#### Dataset:

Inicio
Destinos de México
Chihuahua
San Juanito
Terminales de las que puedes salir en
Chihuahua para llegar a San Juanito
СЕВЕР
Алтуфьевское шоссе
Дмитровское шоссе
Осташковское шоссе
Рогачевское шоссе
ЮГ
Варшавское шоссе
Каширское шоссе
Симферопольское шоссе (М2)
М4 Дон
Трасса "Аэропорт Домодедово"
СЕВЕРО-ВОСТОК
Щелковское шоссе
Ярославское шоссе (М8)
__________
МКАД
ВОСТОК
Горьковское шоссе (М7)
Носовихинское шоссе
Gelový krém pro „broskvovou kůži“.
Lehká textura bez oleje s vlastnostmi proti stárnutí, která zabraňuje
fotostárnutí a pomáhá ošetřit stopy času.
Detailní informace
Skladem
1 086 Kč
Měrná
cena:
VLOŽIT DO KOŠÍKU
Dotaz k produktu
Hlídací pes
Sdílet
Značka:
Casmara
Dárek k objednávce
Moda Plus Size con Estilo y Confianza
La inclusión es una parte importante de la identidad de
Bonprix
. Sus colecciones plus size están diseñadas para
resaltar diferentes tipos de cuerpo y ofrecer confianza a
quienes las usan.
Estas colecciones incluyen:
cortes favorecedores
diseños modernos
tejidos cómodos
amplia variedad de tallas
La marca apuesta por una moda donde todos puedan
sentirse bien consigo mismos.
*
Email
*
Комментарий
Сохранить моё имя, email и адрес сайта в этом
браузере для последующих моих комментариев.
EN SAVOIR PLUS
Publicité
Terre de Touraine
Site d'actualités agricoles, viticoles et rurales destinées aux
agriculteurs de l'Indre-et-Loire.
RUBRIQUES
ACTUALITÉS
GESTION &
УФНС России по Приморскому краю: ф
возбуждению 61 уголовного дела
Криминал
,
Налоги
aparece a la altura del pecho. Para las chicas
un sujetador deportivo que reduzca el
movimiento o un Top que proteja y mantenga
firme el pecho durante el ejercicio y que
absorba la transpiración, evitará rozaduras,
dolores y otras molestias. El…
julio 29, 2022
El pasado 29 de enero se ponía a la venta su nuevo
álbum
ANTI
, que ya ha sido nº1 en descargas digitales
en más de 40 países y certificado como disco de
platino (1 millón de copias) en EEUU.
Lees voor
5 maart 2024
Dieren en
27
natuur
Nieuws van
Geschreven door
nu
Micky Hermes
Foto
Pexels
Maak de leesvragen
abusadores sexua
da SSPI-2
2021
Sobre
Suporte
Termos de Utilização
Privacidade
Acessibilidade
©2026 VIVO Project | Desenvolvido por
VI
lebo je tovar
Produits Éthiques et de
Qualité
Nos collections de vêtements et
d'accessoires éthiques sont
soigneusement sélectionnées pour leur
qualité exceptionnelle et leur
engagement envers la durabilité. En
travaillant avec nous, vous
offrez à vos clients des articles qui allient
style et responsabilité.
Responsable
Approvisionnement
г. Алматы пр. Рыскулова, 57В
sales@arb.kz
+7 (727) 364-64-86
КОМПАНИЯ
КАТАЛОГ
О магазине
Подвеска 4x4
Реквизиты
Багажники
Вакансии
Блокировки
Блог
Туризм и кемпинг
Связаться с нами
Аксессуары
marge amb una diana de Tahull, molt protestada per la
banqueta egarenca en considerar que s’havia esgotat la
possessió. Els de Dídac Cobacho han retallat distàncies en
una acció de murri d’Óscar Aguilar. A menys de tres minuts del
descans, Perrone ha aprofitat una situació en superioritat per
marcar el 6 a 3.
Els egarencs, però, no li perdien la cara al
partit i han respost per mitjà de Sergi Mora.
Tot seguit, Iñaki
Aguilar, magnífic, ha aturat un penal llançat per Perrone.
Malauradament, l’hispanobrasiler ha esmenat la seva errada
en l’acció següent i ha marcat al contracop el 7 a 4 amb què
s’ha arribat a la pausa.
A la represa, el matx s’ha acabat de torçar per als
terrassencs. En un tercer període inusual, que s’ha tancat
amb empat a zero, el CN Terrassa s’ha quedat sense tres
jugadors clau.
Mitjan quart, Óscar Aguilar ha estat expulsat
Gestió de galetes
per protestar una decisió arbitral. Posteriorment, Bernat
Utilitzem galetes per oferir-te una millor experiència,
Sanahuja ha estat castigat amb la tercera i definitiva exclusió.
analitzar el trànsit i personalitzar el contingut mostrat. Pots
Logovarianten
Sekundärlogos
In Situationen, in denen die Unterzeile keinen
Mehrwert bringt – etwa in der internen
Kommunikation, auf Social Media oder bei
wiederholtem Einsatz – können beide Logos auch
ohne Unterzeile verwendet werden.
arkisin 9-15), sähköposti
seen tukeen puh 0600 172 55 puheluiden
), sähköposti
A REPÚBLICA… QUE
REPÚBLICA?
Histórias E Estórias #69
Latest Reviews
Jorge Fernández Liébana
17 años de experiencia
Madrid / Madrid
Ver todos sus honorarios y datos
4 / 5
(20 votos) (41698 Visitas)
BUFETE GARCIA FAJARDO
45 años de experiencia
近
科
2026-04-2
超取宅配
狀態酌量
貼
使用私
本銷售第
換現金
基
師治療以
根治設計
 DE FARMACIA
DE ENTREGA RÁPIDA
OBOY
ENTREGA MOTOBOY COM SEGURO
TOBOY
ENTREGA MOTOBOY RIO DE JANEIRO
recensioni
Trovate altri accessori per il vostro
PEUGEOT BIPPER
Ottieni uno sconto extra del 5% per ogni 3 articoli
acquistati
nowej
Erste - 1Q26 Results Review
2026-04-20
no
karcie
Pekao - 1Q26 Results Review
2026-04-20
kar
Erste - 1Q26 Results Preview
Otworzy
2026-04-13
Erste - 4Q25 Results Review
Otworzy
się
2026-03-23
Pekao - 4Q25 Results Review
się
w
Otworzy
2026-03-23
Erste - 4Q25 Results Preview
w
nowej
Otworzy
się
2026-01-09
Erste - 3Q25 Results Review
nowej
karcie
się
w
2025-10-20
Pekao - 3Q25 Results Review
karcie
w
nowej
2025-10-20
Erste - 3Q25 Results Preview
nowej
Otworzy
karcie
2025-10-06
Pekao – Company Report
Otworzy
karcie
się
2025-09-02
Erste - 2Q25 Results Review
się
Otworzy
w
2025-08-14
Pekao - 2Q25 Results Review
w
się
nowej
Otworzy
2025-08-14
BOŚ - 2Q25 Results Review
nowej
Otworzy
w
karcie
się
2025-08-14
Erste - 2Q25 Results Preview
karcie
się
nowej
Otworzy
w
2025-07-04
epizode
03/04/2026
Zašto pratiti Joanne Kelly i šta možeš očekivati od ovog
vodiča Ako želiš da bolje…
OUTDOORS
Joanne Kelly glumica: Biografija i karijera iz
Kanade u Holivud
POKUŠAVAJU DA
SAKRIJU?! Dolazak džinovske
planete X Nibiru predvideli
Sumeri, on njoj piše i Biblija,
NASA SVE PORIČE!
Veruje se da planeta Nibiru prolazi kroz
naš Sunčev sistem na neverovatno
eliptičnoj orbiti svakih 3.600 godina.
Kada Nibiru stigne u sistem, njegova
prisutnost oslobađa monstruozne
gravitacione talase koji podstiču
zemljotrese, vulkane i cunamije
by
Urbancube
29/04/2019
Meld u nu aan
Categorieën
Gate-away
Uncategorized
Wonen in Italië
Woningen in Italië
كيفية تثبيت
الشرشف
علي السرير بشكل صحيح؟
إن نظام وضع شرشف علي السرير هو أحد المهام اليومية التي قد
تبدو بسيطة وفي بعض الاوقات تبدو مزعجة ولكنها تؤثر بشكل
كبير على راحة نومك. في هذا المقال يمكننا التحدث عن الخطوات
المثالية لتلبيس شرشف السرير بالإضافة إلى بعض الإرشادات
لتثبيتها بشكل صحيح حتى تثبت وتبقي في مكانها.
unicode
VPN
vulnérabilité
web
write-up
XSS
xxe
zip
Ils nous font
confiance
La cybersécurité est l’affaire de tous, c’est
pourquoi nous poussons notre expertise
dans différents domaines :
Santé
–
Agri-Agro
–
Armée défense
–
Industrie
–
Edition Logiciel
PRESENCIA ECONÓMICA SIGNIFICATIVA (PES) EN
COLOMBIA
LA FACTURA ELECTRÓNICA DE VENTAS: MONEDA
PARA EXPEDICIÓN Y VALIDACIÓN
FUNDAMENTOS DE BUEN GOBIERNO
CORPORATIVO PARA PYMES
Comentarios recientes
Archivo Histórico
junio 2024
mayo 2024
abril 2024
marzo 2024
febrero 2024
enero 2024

#### Exercise:
Wherever the word "السرير" appears in the entries above, copy that line.

#### Response to the exercise:
علي السرير بشكل صحيح؟
إن نظام وضع شرشف علي السرير هو أحد المهام اليومية التي قد
المثالية لتلبيس شرشف السرير بالإضافة إلى بعض الإرشادات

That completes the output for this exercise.